This is a picture of the Enterprise Apples. This particular year, I made my sauce using just these apples.
I set up stations for my applesauce making when I am working alone. My first station after washing is the cutting board.
I found this heavy duty fryer basket at a garage sale. It has come in so handy in doing tomatoes and apples. I fill it with apple pieces and put them in the boiling water. That way there is no splashing from dropping them into the water. It also comes in handy in fishing them out of the water in the next step. I use the popcorn bowl under this to catch the drips. While they are boiling, I quickly cut up more apples to fill my bowl for the next batch.
I let the apple quarters cook for 5 minutes. This allows them to get to the right softness to run through my strainer.
I scoop them out of the water with the basket and put them in the hopper on my strainer. I then add the next bowl of apples to my hot water and start my timer. You turn the handle on the strainer and push the apples down into the corkscrew with the plunger that comes with the strainer.

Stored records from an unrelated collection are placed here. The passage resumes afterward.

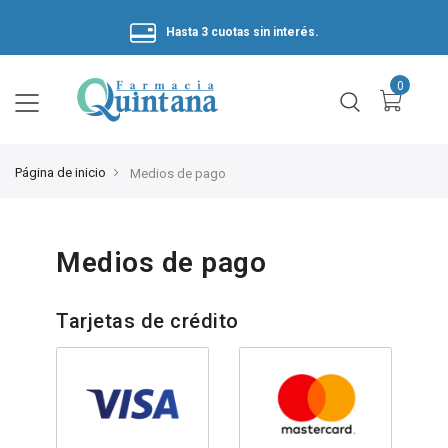
Hasta 3 cuotas sin interés.
Página de inicio
Medios de pago
Medios de pago
Tarjetas de crédito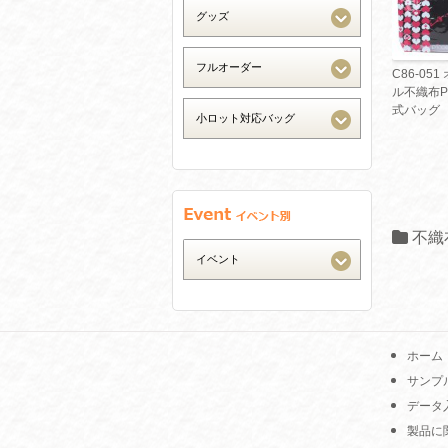
C86-05
ル不織布P
式バッグ
不織
ホーム
サンプ
データ
製品に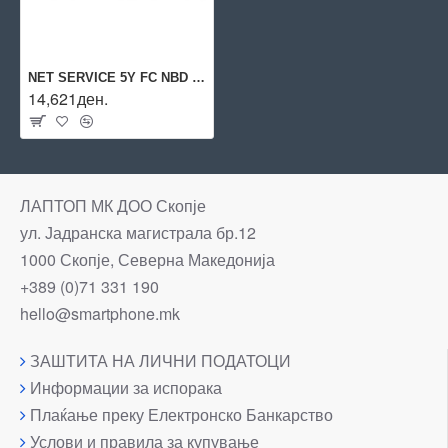
NET SERVICE 5Y FC NBD EXCH/1830 48G H33ZFE ARUBA BY HPE
14,621ден.
ЛАПТОП МК ДОО Скопје
ул. Јадранска магистрала бр.12
1000 Скопје, Северна Македонија
+389 (0)71 331 190
hello@smartphone.mk
ЗАШТИТА НА ЛИЧНИ ПОДАТОЦИ
Информации за испорака
Плаќање преку Електронско Банкарство
Услови и правила за купување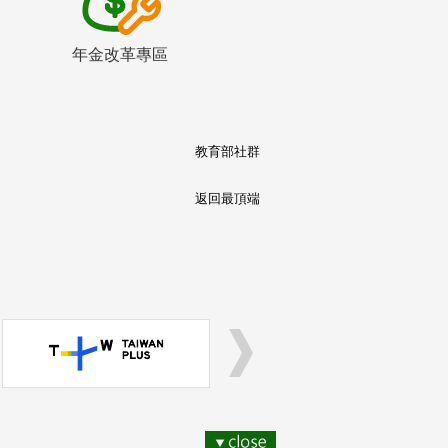
年金改革專區
教育部社群
返回最頂端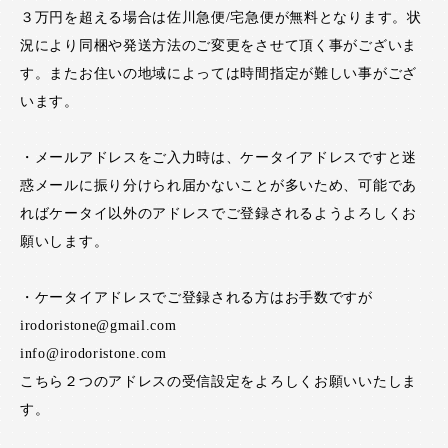
３万円を超える場合は佐川急便/宅急便が無料となります。状
況により同梱や発送方法のご変更をさせて頂く事がございま
す。またお住いの地域によっては時間指定が難しい事がござ
います。
・メールアドレスをご入力時は、ケータイアドレスですと迷
惑メールに振り分けられ届かないことが多いため、可能であ
ればケータイ以外のアドレスでご登録されるようよろしくお
願いします。
・ケータイアドレスでご登録される方はお手数ですが
irodoristone@gmail.com
info@irodoristone.com
こちら２つのアドレスの受信設定をよろしくお願いいたしま
す。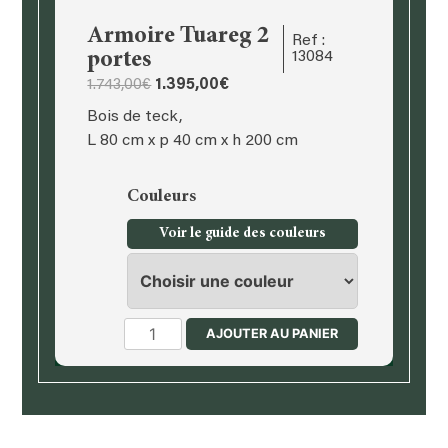
Armoire Tuareg 2
Ref :
portes
13084
Le
Le
1.743,00
€
1.395,00
€
prix
prix
Bois de teck,
initial
actuel
L 80 cm x p 40 cm x h 200 cm
était :
est :
1.743,00€.
1.395,00€.
Couleurs
Voir le guide des couleurs
quantité
AJOUTER AU PANIER
de
Armoire
Tuareg
2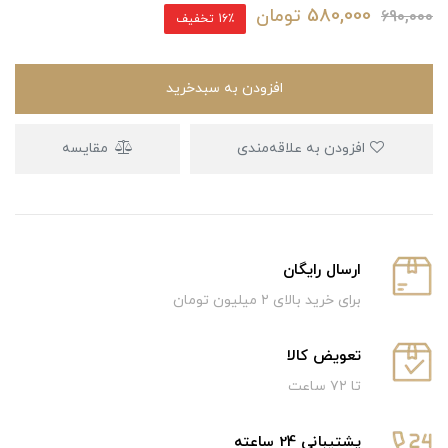
580,000
تومان
690,000
16٪ تخفیف
افزودن به سبدخرید
افزودن به علاقه‌مندی
مقایسه
ارسال رایگان
برای خرید بالای ۲ میلیون تومان
تعویض کالا
تا ۷۲ ساعت
پشتیبانی 24 ساعته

All of the peels, seeds, stems, etc. come out the end of the cone into a bowl. I feed these to the animals. The chickens love them, the pigs love them and even the cows will eat some. If you don’t have animals that will eat them, they are great in the compost as well. Sometimes I will run these back through the strainer and get more sauce out of them.
The rest of the apple comes out of a screen as applesauce. I catch it in a large bowl. Sometimes I take a spatula and scrape the screen and push the sauce on down the chute into the bowl.
As the bowl gets full, I pour it into a large stock pot on the stove that I keep over a very low light just to keep the sauce warm. You may need to stir this every once in awhile.
When I have run all the apples through, then I put the sauce in jars that I already have all clean and water bath can them for 20 mins. The bushel I used for this sauce was not entirely full as we had eaten some and a few on the top were another variety I got to try. However, I got 9 full quarts of applesauce. It is wonderful and very healthy and does not contain GMOs.